- [Collected data entries]:
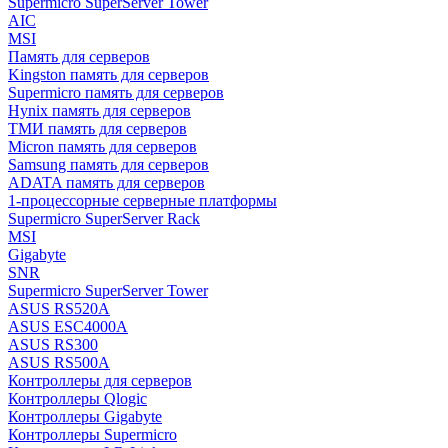
Supermicro SuperServer Tower
AIC
MSI
Память для серверов
Kingston память для серверов
Supermicro память для серверов
Hynix память для серверов
ТМИ память для серверов
Micron память для серверов
Samsung память для серверов
ADATA память для серверов
1-процессорные серверные платформы
Supermicro SuperServer Rack
MSI
Gigabyte
SNR
Supermicro SuperServer Tower
ASUS RS520A
ASUS ESC4000A
ASUS RS300
ASUS RS500A
Контроллеры для серверов
Контроллеры Qlogic
Контроллеры Gigabyte
Контроллеры Supermicro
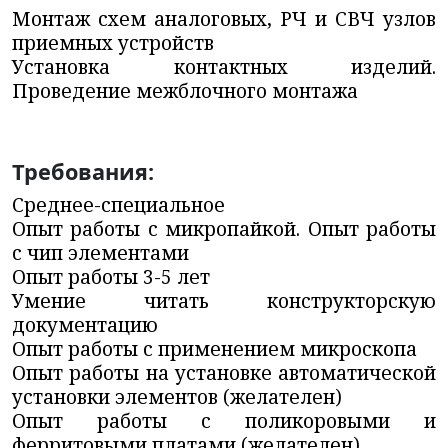
Монтаж схем аналоговых, РЧ и СВЧ узлов
приемных устройств
Установка контактных изделий.
Проведение межблочного монтажа
Требования:
Среднее-специальное
Опыт работы с микропайкой. Опыт работы
с чип элементами
Опыт работы 3-5 лет
Умение читать конструкторскую
документацию
Опыт работы с применением микроскопа
Опыт работы на установке автоматической
установки элементов (желателен)
Опыт работы с поликоровыми и
ферритовыми платами (желателен)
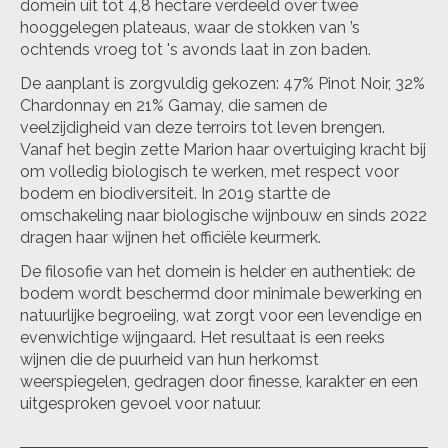
domein uit tot 4,8 hectare verdeeld over twee
hooggelegen plateaus, waar de stokken van ’s
ochtends vroeg tot 's avonds laat in zon baden.
De aanplant is zorgvuldig gekozen: 47% Pinot Noir, 32%
Chardonnay en 21% Gamay, die samen de
veelzijdigheid van deze terroirs tot leven brengen.
Vanaf het begin zette Marion haar overtuiging kracht bij
om volledig biologisch te werken, met respect voor
bodem en biodiversiteit. In 2019 startte de
omschakeling naar biologische wijnbouw en sinds 2022
dragen haar wijnen het officiële keurmerk.
De filosofie van het domein is helder en authentiek: de
bodem wordt beschermd door minimale bewerking en
natuurlijke begroeiing, wat zorgt voor een levendige en
evenwichtige wijngaard. Het resultaat is een reeks
wijnen die de puurheid van hun herkomst
weerspiegelen, gedragen door finesse, karakter en een
uitgesproken gevoel voor natuur.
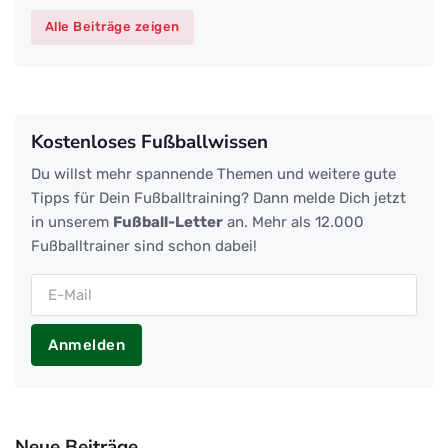
Alle Beiträge zeigen
Kostenloses Fußballwissen
Du willst mehr spannende Themen und weitere gute
Tipps für Dein Fußballtraining? Dann melde Dich jetzt
in unserem
Fußball-Letter
an. Mehr als 12.000
Fußballtrainer sind schon dabei!
Anmelden
Neue Beiträge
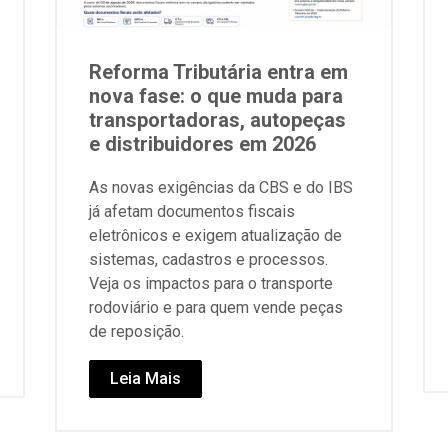
Reforma Tributária entra em
nova fase: o que muda para
transportadoras, autopeças
e distribuidores em 2026
As novas exigências da CBS e do IBS
já afetam documentos fiscais
eletrônicos e exigem atualização de
sistemas, cadastros e processos.
Veja os impactos para o transporte
rodoviário e para quem vende peças
de reposição.
Leia Mais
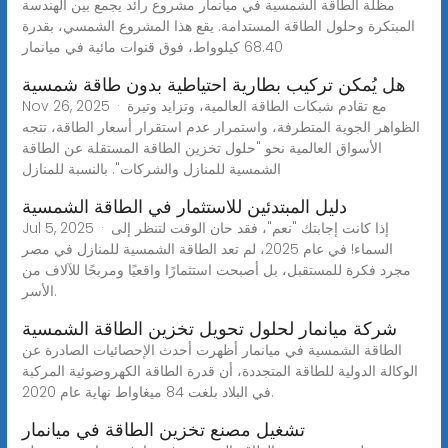
مظلة الطاقة الشمسية في ميانمار مشروع رائد يجمع بين الهندسة
المبتكرة وحلول الطاقة المستدامة. يقع هذا المشروع الشمسي، بقدرة
68.40 كيلوواط، فوق قنوات مائية في ميانمار
هل يُمكن تركيب بطارية احتياطية بدون طاقة شمسية
Nov 26, 2025 · مع تقادم شبكات الطاقة العالمية، وتزايد وتيرة
الظواهر الجوية المتطرفة، واستمرار عدم استقرار أسعار الطاقة، تتجه
الأسواق العالمية نحو "حلول تخزين الطاقة المستقلة عن الطاقة
الشمسية للمنازل والشركات". بالنسبة للمنازل
دليل المبتدئين للاستثمار في الطاقة الشمسية
Jul 5, 2025 · إذا كانت إجابتك "نعم"، فقد حان الوقت لتنظر إلى
السماء! في عام 2025، لم تعد الطاقة الشمسية للمنازل في مصر
مجرد فكرة للمستقبل، بل أصبحت استثمارًا واقعيًا ومربحًا للآلاف من
الأسر.
شركة ميانمار لحلول تحويل تخزين الطاقة الشمسية
الطاقة الشمسية في ميانمار أظهرت أحدث الإحصائيات الصادرة عن
الوكالة الدولية للطاقة المتجددة، أن قدرة الطاقة الكهروضوئية المركبة
في البلاد بلغت 84 ميغاواط نهاية عام 2020.
تشغيل مصنع تخزين الطاقة في ميانمار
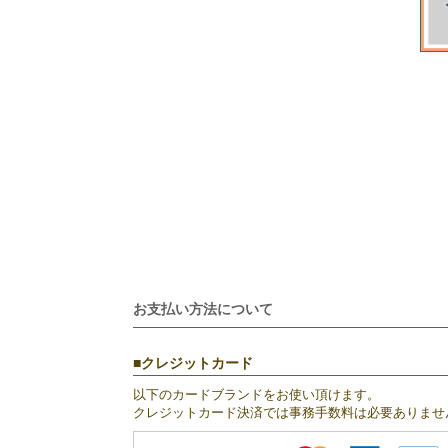
お支払い方法について
クレジットカード
以下のカードブランドをお使い頂けます。
クレジットカード決済では事務手数料は必要ありませ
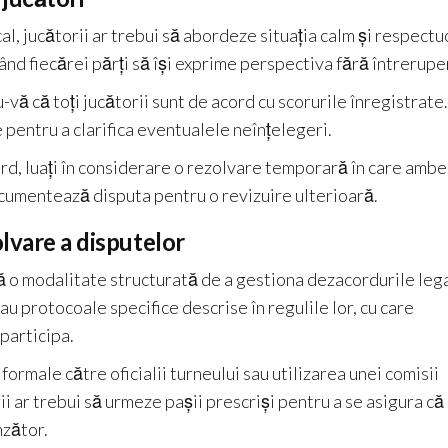
l, jucătorii ar trebui să abordeze situația calm și respectu
ând fiecărei părți să își exprime perspectiva fără întreruper
-vă că toți jucătorii sunt de acord cu scorurile înregistrate.
e pentru a clarifica eventualele neînțelegeri.
ord, luați în considerare o rezolvare temporară în care ambe
documentează disputa pentru o revizuire ulterioară.
olvare a disputelor
ă o modalitate structurată de a gestiona dezacordurile leg
au protocoale specifice descrise în regulile lor, cu care
 participa.
male către oficialii turneului sau utilizarea unei comisii
 ar trebui să urmeze pașii prescriși pentru a se asigura că
nzător.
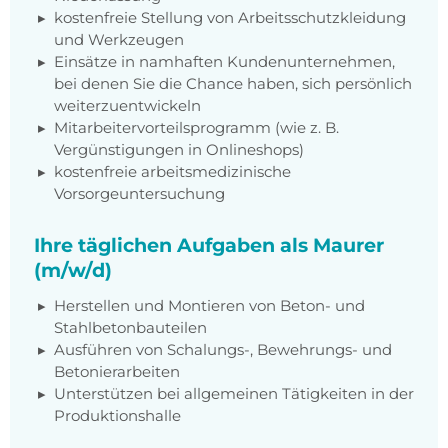
kostenfreie Stellung von Arbeitsschutzkleidung
und Werkzeugen
Einsätze in namhaften Kundenunternehmen,
bei denen Sie die Chance haben, sich persönlich
weiterzuentwickeln
Mitarbeitervorteilsprogramm (wie z. B.
Vergünstigungen in Onlineshops)
kostenfreie arbeitsmedizinische
Vorsorgeuntersuchung
Ihre täglichen Aufgaben als Maurer
(m/w/d)
Herstellen und Montieren von Beton- und
Stahlbetonbauteilen
Ausführen von Schalungs-, Bewehrungs- und
Betonierarbeiten
Unterstützen bei allgemeinen Tätigkeiten in der
Produktionshalle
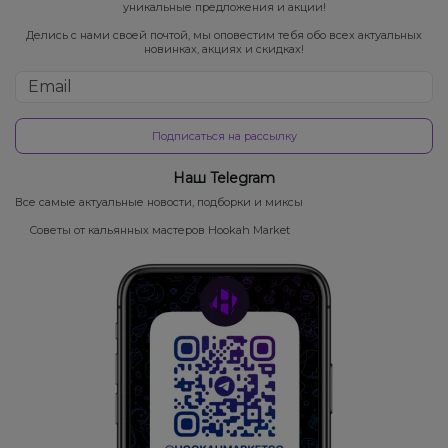
уникальные предложения и акции!
Делись с нами своей почтой, мы оповестим тебя обо всех актуальных
новинках, акциях и скидках!
Подписаться на рассылку
Наш Telegram
Все самые актуальные новости, подборки и миксы
Советы от кальянных мастеров Hookah Market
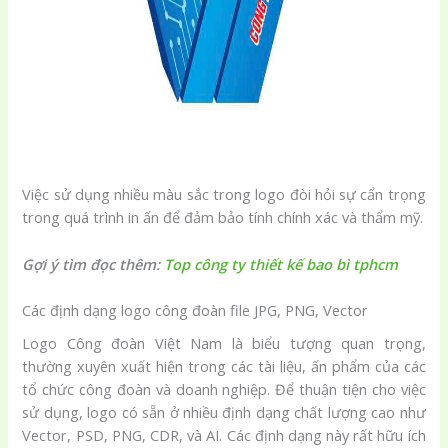
Việc sử dụng nhiều màu sắc trong logo đòi hỏi sự cẩn trọng
trong quá trình in ấn để đảm bảo tính chính xác và thẩm mỹ.
Gợi ý tìm đọc thêm:
Top công ty thiết kế bao bì tphcm
Các định dạng logo công đoàn file JPG, PNG, Vector
Logo Công đoàn Việt Nam là biểu tượng quan trọng,
thường xuyên xuất hiện trong các tài liệu, ấn phẩm của các
tổ chức công đoàn và doanh nghiệp. Để thuận tiện cho việc
sử dụng, logo có sẵn ở nhiều định dạng chất lượng cao như
Vector, PSD, PNG, CDR, và AI. Các định dạng này rất hữu ích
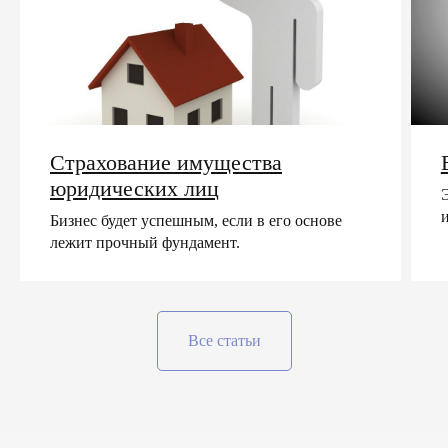
Страхование имущества
юридических лиц
Бизнес будет успешным, если в его основе
лежит прочный фундамент.
Все статьи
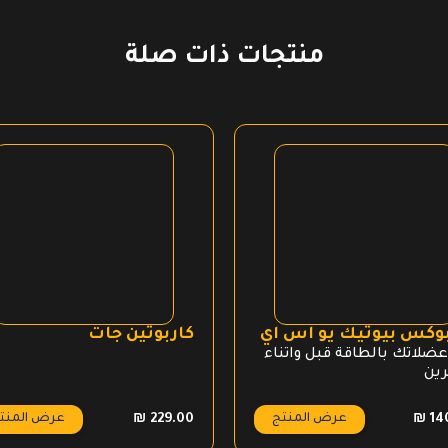
منتجات ذات صلة
بوكس بيوتيك يو اس اي
كاربوتين جات
عضلاتك بالطاقة قبل واثناء
رين
عرض المنتج
عرض المنت
₪
229.00
₪
14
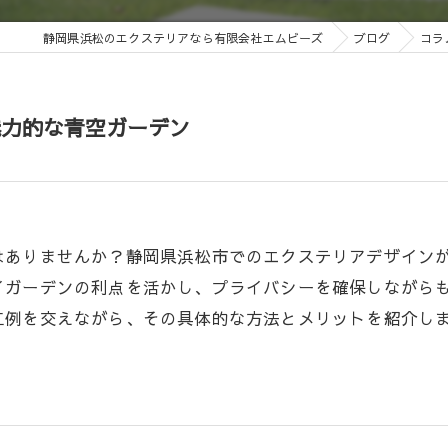
静岡県浜松のエクステリアなら有限会社エムビーズ
ブログ
コラ
魅力的な青空ガーデン
はありませんか？静岡県浜松市でのエクステリアデザイン
イガーデンの利点を活かし、プライバシーを確保しながら
工例を交えながら、その具体的な方法とメリットを紹介し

- [What the task requires]: Count how many lines in the data contain the word "ASUS". Reply with that number only.

- [Answer to the problem]: 4